Among countries situated upstream in the industrial metal chains, such as China, rest-of-the-world America (RoW America), and Canada, economic output losses of 32.1, 15.5, and 12.8 billion US dollars were observed, respectively (Fig. 1b). Among those, the impact of copper mining mainly on China and RoW America ranked the highest (20.3 and 11.2 billion US dollars, respectively), whereas the reduction in iron ore mining had the most considerable effect on Brazil's economy (11.9 billion US dollars). RoW America (including Peru and Chile) and Brazil are major mining resource suppliers worldwide, and thus their resource supply disruptions have driven large amounts of upstream economic losses. Significant economic losses were also observed for countries located downstream in the industrial metal chain. The economies of the United States, Germany, and East Asia, whose primary industries are metal processing, machinery manufacturing, and automobile manufacturing, were affected the most.
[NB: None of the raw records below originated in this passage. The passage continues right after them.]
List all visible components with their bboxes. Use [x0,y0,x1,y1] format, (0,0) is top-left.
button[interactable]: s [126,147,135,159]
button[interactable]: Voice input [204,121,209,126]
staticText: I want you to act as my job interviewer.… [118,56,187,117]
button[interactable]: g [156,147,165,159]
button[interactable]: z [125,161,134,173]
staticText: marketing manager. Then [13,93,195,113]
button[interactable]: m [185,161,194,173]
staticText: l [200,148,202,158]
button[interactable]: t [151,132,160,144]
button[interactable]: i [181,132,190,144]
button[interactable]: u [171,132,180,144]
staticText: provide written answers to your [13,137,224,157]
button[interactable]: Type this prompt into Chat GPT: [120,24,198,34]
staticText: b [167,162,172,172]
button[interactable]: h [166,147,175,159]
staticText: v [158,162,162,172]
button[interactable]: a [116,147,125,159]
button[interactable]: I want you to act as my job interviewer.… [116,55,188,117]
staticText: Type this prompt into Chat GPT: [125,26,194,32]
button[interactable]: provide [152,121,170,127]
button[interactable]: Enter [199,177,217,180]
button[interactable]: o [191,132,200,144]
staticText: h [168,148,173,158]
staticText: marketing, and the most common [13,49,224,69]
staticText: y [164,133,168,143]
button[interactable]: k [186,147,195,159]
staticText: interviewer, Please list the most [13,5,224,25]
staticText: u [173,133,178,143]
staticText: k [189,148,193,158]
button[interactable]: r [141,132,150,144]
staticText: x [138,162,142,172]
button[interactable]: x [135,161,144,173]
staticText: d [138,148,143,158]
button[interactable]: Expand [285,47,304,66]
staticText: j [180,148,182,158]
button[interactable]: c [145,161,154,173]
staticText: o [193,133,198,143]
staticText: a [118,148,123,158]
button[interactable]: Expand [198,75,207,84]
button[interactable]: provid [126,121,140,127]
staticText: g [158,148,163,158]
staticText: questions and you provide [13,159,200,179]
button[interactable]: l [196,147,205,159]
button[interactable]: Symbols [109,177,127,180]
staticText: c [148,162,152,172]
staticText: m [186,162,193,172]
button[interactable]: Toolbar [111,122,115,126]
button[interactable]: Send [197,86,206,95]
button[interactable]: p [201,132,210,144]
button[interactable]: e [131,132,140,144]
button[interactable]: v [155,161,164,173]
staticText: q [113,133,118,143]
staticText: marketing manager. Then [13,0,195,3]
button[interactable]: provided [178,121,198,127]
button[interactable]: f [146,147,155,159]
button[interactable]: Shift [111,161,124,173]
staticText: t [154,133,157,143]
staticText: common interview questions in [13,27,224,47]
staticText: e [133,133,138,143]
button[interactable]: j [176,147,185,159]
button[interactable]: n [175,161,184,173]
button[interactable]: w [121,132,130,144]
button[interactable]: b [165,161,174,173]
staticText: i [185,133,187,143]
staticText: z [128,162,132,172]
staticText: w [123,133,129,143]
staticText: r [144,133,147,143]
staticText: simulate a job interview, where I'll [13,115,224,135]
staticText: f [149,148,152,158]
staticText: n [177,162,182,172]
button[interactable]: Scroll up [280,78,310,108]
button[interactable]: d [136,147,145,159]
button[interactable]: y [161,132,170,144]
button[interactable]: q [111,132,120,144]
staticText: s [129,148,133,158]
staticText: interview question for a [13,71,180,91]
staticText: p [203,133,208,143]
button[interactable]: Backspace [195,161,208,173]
Specifically, in the United States and Germany, the economic losses induced by the reduction in metal mining were as high as 7.2 and 1.4 billion US dollars, respectively. For Japan, South Korea, and Chinese Taiwan, with few domestic resources, these losses were 4.5, 3.9, and 2.8 billion US dollars, respectively. In order to mitigate this influence, countries have been working to maintain metal production to prevent further losses. For example, iron ore production in China was 7% higher in the second quarter of 2020 than over the same period in 2019 (NBS, 2021). Additionally, mining giant Vale announced to resume production at Brazil's Itabira mining complex on June 17, 2020 (Bnamericas, 2020). However, the COVID-19 lockdown still had a non-negligible impact on some countries. For example, in Peru, copper production through July 2020 fell by nearly 23% from that in the same period in 2019 (USGS, 2021).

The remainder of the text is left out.